繊細だが並々ならぬ才覚を持つ少年だったようで、ハーバード大学を首席で飛び級卒業し、イギリスのケンブリッジ大学、ドイツのゲッチンゲン大学に留学して、原子物理学を研究した。
20代でカリフォルニア工科大学の助教授に就任。この頃の研究として、一定以上の質量の恒星が超新星爆発を起こすと、重力崩壊してブラックホールになることを理論的に解明したことが挙げられる。
1942年にマンハッタン計画に参加、ロスアラモス研究所の所長に任命される(ロスアラモスは広大な荒野だったので、原爆の実験はここで行われた)。
エンリコ・フェルミジョン・フォン・ノイマン、リチャード・ファインマンなどの科学者たちをまとめ、1945年7月に史上初の原爆実験を成功させる。
その爆発を目の当たりにしたオッペンハイマーの心にはヒンドゥー教の詩篇『バガヴァッド・ギーター』の一節である「我は死神なり 世界の破壊者なり」という言葉が浮かんだとのこと。
そして原子爆弾は実戦投入されて8月6日に広島、8月9日に長崎に投下される。あまりの破壊力とそれがもたらした惨劇にオッペンハイマーは衝撃を受け、戦後は水爆開発に反対した。
※水爆を生み出したのはエドワード・テラー。この人もマンハッタン計画に加わっており、終戦後トルーマンに進言して水爆開発に邁進した。
そして弟のフランクを始め周囲の人物が共産党に関係していたことから「赤狩り」に遭い公職を追われることになる。
1967年、咽頭がんにより死去した(享年62)。
2023年、彼の生涯を描いたクリストファー・ノーラン監督の映画『オッペンハイマー』が公開された。日本公開は2024年。
人物
- 趣味はヨット、詩作など。また結構な愛煙家だった。
- 終戦後に面会したトルーマン大統領に「わたしの手は血で汚れています」と告げたと言われている。トルーマンは原爆投下を決定した人なので、ロバートのこの発言は彼のメンツを潰すことになり不興を買った。
※ただしロバート自身は原爆投下に賛成の立場で、それ故に「自分達は正しかった」と考えていた。一方で原爆を生み出した身として苦悩や葛藤を抱えていたのも確かであった。
- 戦後プリンストン高級研究所の所長に任命された。
研究所に湯川秀樹などの日本人学者を招聘したのは、原爆開発に携わった贖罪意識があったからだと言われる。

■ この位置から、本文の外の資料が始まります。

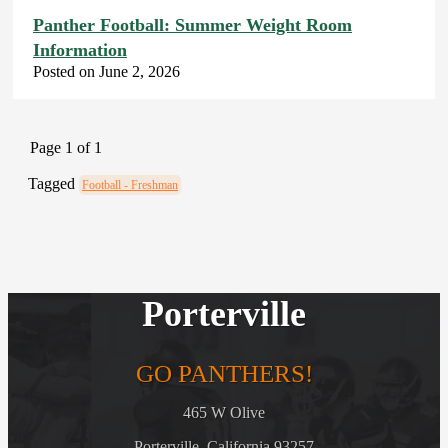
Panther Football: Summer Weight Room
Information
Posted on June 2, 2026
Page 1 of 1
Tagged
Football - Freshman
Porterville
GO PANTHERS!
465 W Olive
Porterville, California 93257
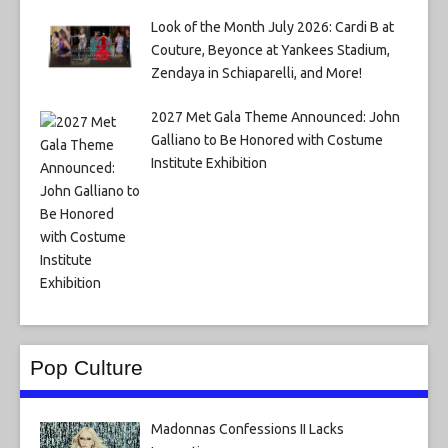
Look of the Month July 2026: Cardi B at
Couture, Beyonce at Yankees Stadium,
Zendaya in Schiaparelli, and More!
2027 Met Gala Theme Announced: John
Galliano to Be Honored with Costume
Institute Exhibition
Pop Culture
Madonnas Confessions II Lacks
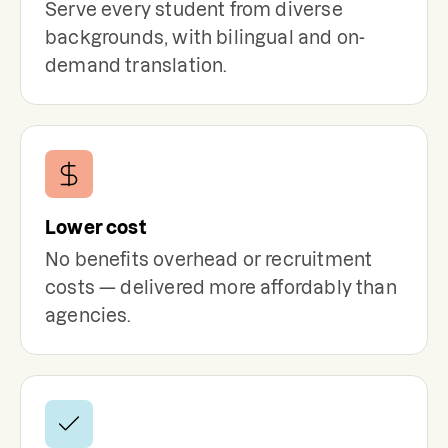
Serve every student from diverse
backgrounds, with bilingual and on-
demand translation.
Lower cost
No benefits overhead or recruitment
costs — delivered more affordably than
agencies.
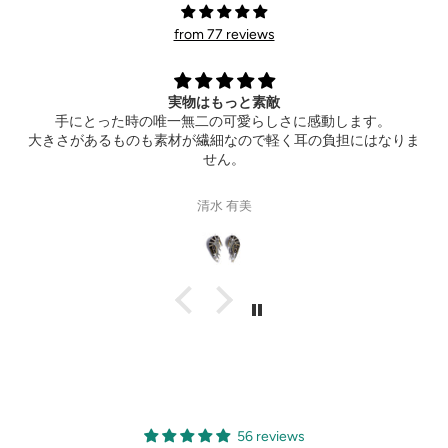
from 77 reviews
Extremely happy
動します。
Thank you so much for the wonderful ring! It al
負担にはなりま
hotel ahead of time. Can’t wait to see your 
Gisele Suen
56 reviews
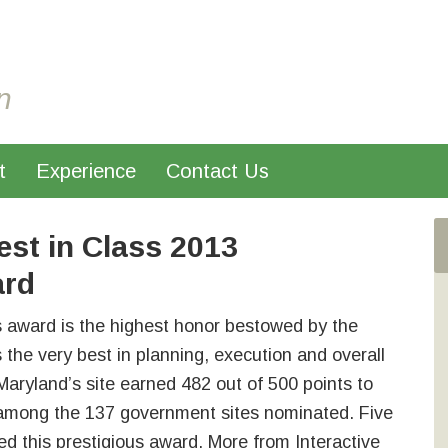
n
t
Experience
Contact Us
st in Class 2013
ard
s award is the highest honor bestowed by the
s the very best in planning, execution and overall
Maryland’s site earned 482 out of 500 points to
f among the 137 government sites nominated. Five
ed this prestigious award. More from Interactive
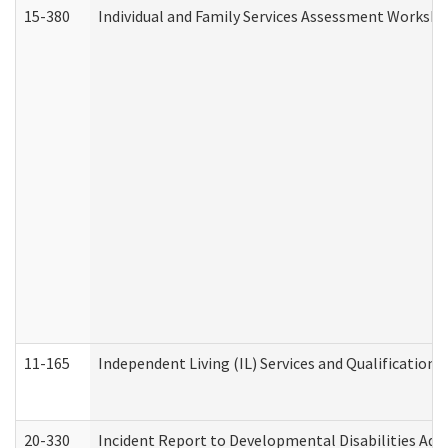
15-380
Individual and Family Services Assessment Workshe
11-165
Independent Living (IL) Services and Qualifications 
20-330
Incident Report to Developmental Disabilities Adm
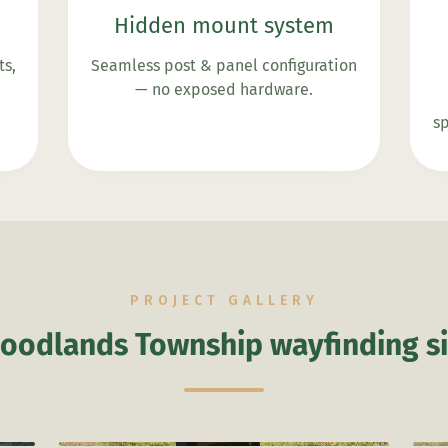
Hidden mount system
ts,
Seamless post & panel configuration
— no exposed hardware.
sp
PROJECT GALLERY
oodlands Township wayfinding s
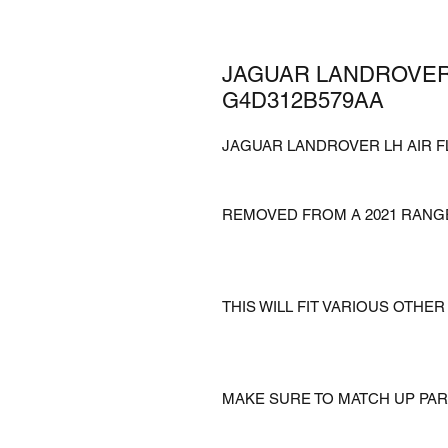
JAGUAR LANDROVER
G4D312B579AA
JAGUAR LANDROVER LH AIR 
REMOVED FROM A 2021 RANGE
THIS WILL FIT VARIOUS OTH
MAKE SURE TO MATCH UP PA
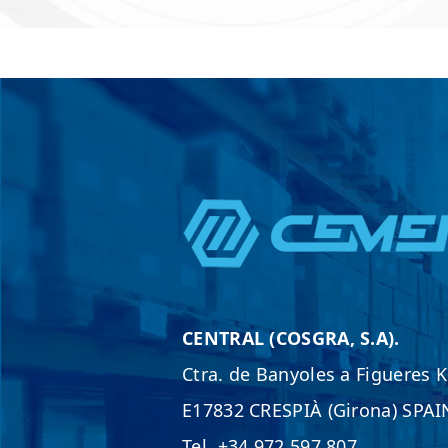
*
CENTRAL (COSGRA, S.A).
Ctra. de Banyoles a Figueres 
E17832 CRESPIÀ (Girona) SPAI
Tel. +34 972 597 807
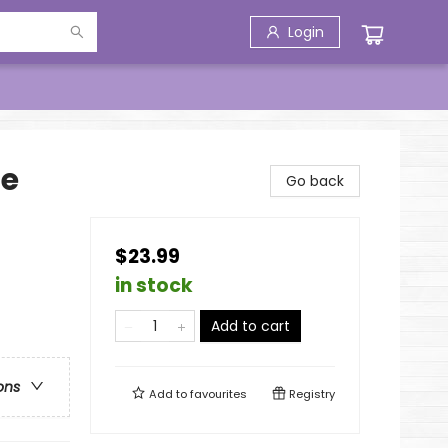
Login
fe
Go back
$23.99
in stock
Add to cart
ons
Add to
favourites
Registry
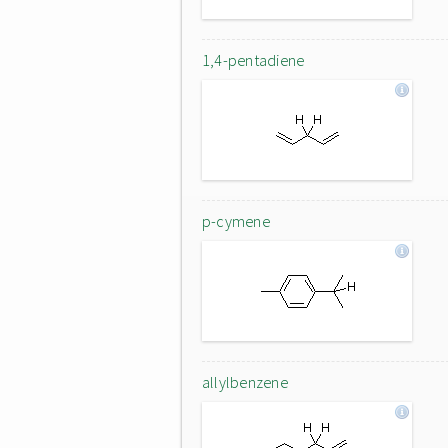
1,4-pentadiene
p-cymene
allylbenzene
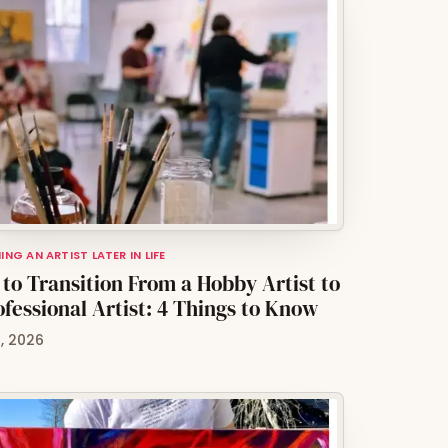
NG AN ARTIST LATER IN LIFE
to Transition From a Hobby Artist to
ofessional Artist: 4 Things to Know
0, 2026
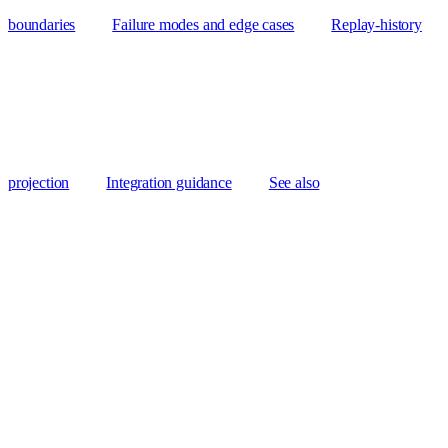
boundaries
Failure modes and edge cases
Replay-history
projection
Integration guidance
See also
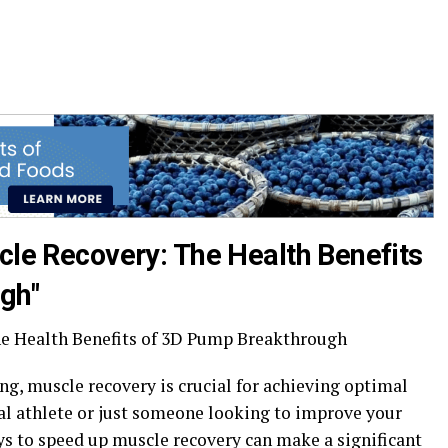
cle Recovery: The Health Benefits
gh"
he Health Benefits of 3D Pump Breakthrough
ing, muscle recovery is crucial for achieving optimal
nal athlete or just someone looking to improve your
ays to speed up muscle recovery can make a significant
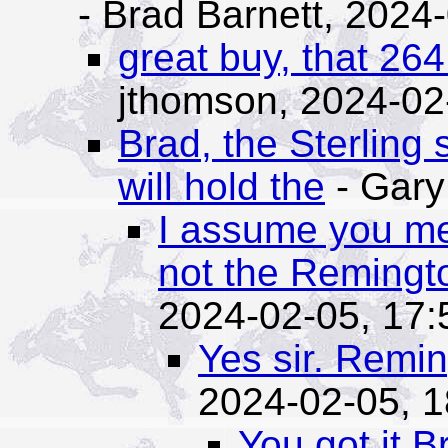
- Brad Barnett,
2024-
great buy, that 26
jthomson,
2024-02
Brad, the Sterling 
will hold the
- Gary
I assume you m
not the Remingt
2024-02-05, 17:
Yes sir. Remi
2024-02-05, 1
You got it B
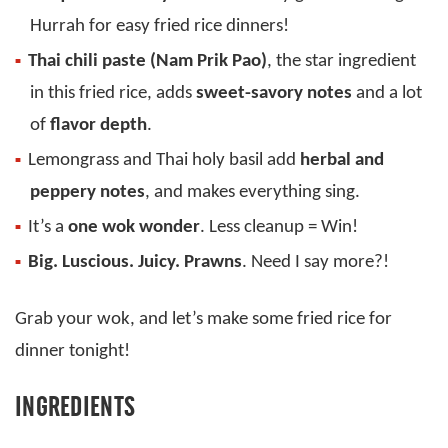
Hurrah for easy fried rice dinners!
Thai chili paste (Nam Prik Pao)
, the star ingredient
in this fried rice, adds
sweet-savory notes
and a lot
of
flavor depth
.
Lemongrass and Thai holy basil add
herbal and
peppery notes
, and makes everything sing.
It’s a
one wok wonder
. Less cleanup = Win!
Big. Luscious. Juicy. Prawns
. Need I say more?!
Grab your wok, and let’s make some fried rice for
dinner tonight!
INGREDIENTS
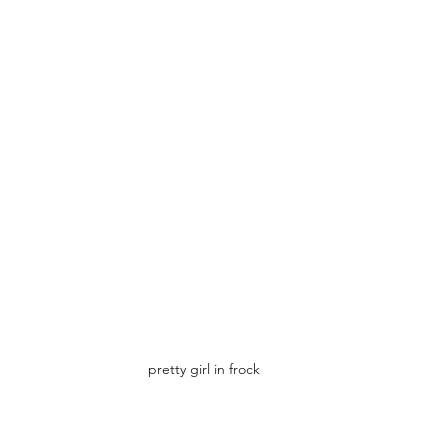
pretty girl in frock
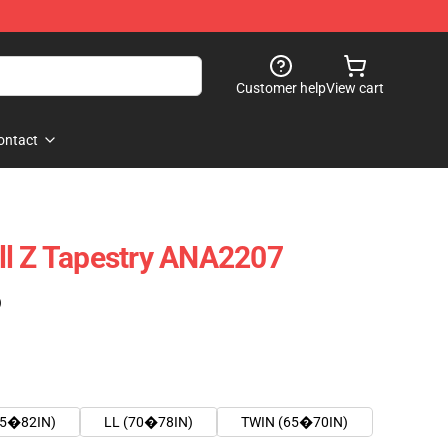
Customer help
View cart
ontact
ll Z Tapestry ANA2207
)
75�82IN)
LL (70�78IN)
TWIN (65�70IN)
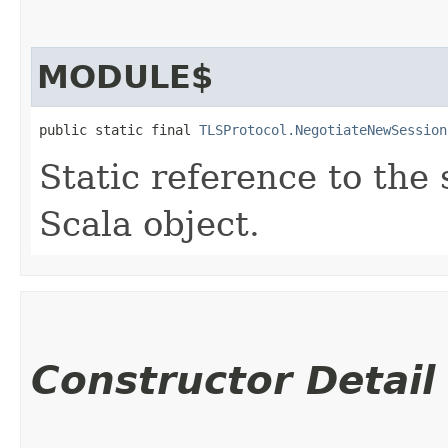
MODULE$
public static final 
TLSProtocol.NegotiateNewSession
Static reference to the 
Scala object.
Constructor Detail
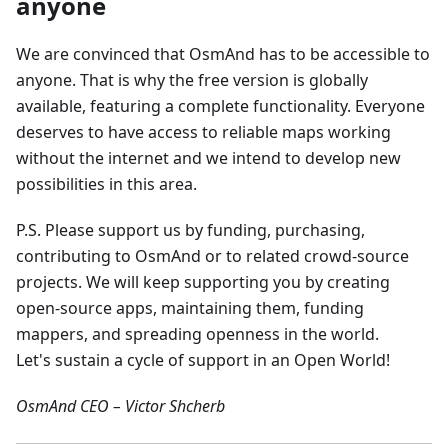
anyone
We are convinced that OsmAnd has to be accessible to
anyone. That is why the free version is globally
available, featuring a complete functionality. Everyone
deserves to have access to reliable maps working
without the internet and we intend to develop new
possibilities in this area.
P.S. Please support us by funding, purchasing,
contributing to OsmAnd or to related crowd-source
projects. We will keep supporting you by creating
open-source apps, maintaining them, funding
mappers, and spreading openness in the world.
Let's sustain a cycle of support in an Open World!
OsmAnd CEO – Victor Shcherb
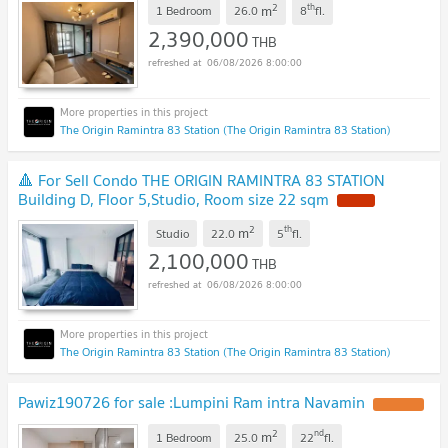
2
th
m
1 Bedroom
26.0
8
fl.
2,390,000
THB
06/08/2026 8:00:00
The Origin Ramintra 83 Station (The Origin Ramintra 83 Station)
🔺 For Sell Condo THE ORIGIN RAMINTRA 83 STATION
Building D, Floor 5,Studio, Room size 22 sqm
2
th
m
Studio
22.0
5
fl.
2,100,000
THB
06/08/2026 8:00:00
The Origin Ramintra 83 Station (The Origin Ramintra 83 Station)
Pawiz190726 for sale :Lumpini Ram intra Navamin
2
nd
m
1 Bedroom
25.0
22
fl.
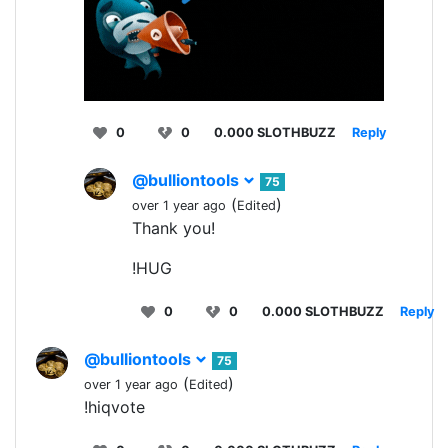
0
0
0.000 SLOTHBUZZ
Reply
@bulliontools
75
(
)
over 1 year ago
Edited
Thank you!
!HUG
0
0
0.000 SLOTHBUZZ
Reply
@bulliontools
75
(
)
over 1 year ago
Edited
!hiqvote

- 1960年に来日したが、被爆地である広島、長崎に行くことはなかった。
しかし1964年に被爆者たちと面会した際、涙を流しながら「すまない、すまない……」と謝罪していた事を通訳として立ち会った女性が証言している。
※アメリカでは原爆は戦争終結を早めたとして肯定的に見られる傾向にある。徹底抗戦を続ける日本に対し、戦争が泥沼化すればさらに多くの犠牲が出ると考えたためで、いわば「1000人救うために100人殺す」発想である。
ロバート自身も「悪用すれば文明社会は滅亡するが、正しく使えば世界から戦争がなくなり、平和をもたらす」と考えていた(核の抑止力という形でそれが実証されている)。